Perguntas frequentes

O que é a Patris corde?

Patris corde («com coração de pai») é a carta apostólica do Papa Francisco sobre São José, assinada em 8 de dezembro de 2020. Foi publicada por ocasião dos 150 anos da declaração de São José como Patrono da Igreja católica, feita por Pio IX em 1870, e apresenta sete retratos da paternidade do santo.

Quais são os sete retratos de São José na Patris corde?

A carta descreve José como pai amado, pai na ternura, pai na obediência, pai no acolhimento, pai com coragem criativa, pai trabalhador e pai na sombra. Não são devoções paralelas, mas sete facetas de uma única missão: servir a Jesus mediante o exercício real da paternidade.

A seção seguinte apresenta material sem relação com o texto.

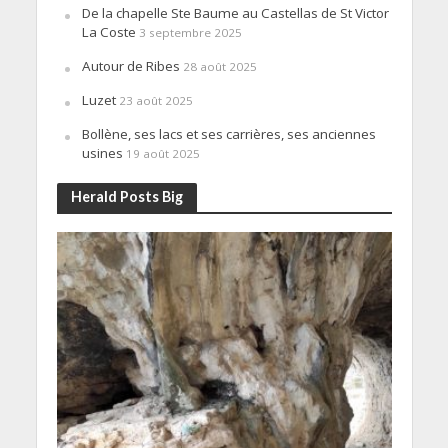
De la chapelle Ste Baume au Castellas de St Victor
La Coste
3 septembre 2025
Autour de Ribes
28 août 2025
Luzet
23 août 2025
Bollène, ses lacs et ses carrières, ses anciennes
usines
19 août 2025
Herald Posts Big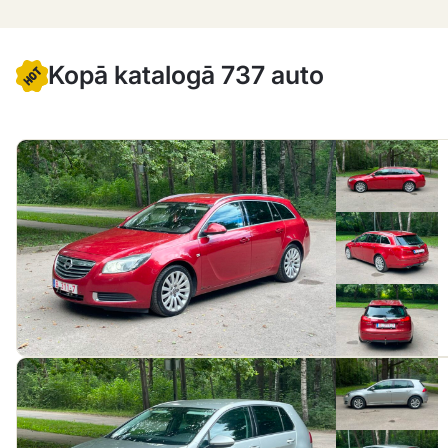
Kopā katalogā 737 auto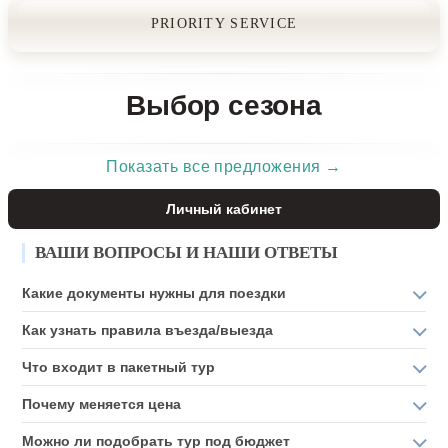
PRIORITY SERVICE
Выбор сезона
Показать все предложения →
Личный кабинет
ВАШИ ВОПРОСЫ И НАШИ ОТВЕТЫ
Какие документы нужны для поездки
Как узнать правила въезда/выезда
Что входит в пакетный тур
Почему меняется цена
Можно ли подобрать тур под бюджет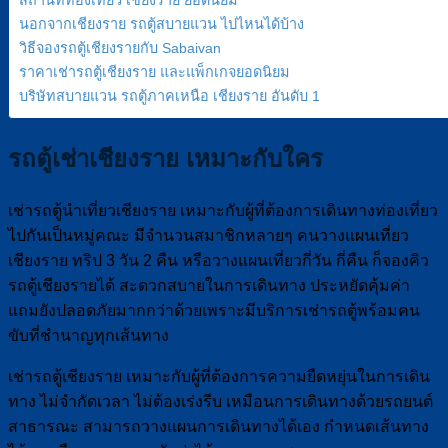
นอกจากเชียงราย รถตู้สบายแวน ไปไหนได้บ้าง
วิธีจองรถตู้เชียงรายกับ Sabaivan
ราคาเช่ารถตู้เชียงราย และแพ็กเกจยอดนิยม
บริษัทสบายแวน รถตู้ภาคเหนือ เชียงราย อันดับ 1
รถตู้เช่าเชียงราย เหมาะกับใคร
เช่ารถตู้นำเที่ยวเชียงราย เหมาะกับผู้ที่ต้องการเดินทางท่องเที่ยว
ไปกันเป็นหมู่คณะ มีจำนวนสมาชิกหลายๆ คนวางแผนเที่ยว
เชียงราย ทริป 3 วัน 2 คืน หรือวางแผนเที่ยวกี่วัน กี่คืน ก็จองคิว
รถตู้เชียงรายได้ สะดวกสบายในการเดินทาง ประหยัดคุ้มค่า
แถมยังปลอดภัยมากกว่าด้วยเพราะมีบริการเช่ารถตู้พร้อมคน
ขับที่ชำนาญทุกเส้นทาง
เช่ารถตู้เชียงราย เหมาะกับผู้ที่ต้องการความยืดหยุ่นในการเดิน
ทาง ไม่จำกัดเวลา ไม่ต้องเร่งรีบ เหมือนการเดินทางด้วยรถยนต์
สาธารณะ สามารถวางแผนการเดินทางได้เอง กำหนดเส้นทาง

Quando foi o Ano de São José e por que foi convocado?

O Ano de São José decorreu de 8 de dezembro de 2020 a 8 de dezembro de 2021. Francisco convocou-o na própria Patris corde para celebrar os 150 anos do decreto Quemadmodum Deus, com que Pio IX declarou São José Patrono da Igreja católica, e para que os fiéis crescessem no amor e na imitação do santo.

Que indulgências foram concedidas no Ano de São José?

A Penitenciaria Apostólica concedeu indulgência plenária, nas condições habituais (confissão, comunhão e oração pelas intenções do Papa), a quem realizasse determinados atos: meditar a oração do Pai Nosso por pelo menos trinta minutos, rezar o terço em família ou entre noivos, confiar o trabalho diário a São José, praticar uma obra de misericórdia ou recitar uma oração aprovada em honra do santo.

O que a Patris corde acrescenta em relação à Redemptoris custos?

A doutrina de fundo é a mesma: paternidade verdadeira de José, fundada no matrimônio com Maria e ao serviço da missão de Jesus. Francisco acrescenta uma leitura existencial e social: José como santo da vida cotidiana escondida, padroeiro especial dos migrantes e modelo do pai que se descentraliza. Frutos concretos foram o Ano de São José e as sete novas invocações da ladainha (2021).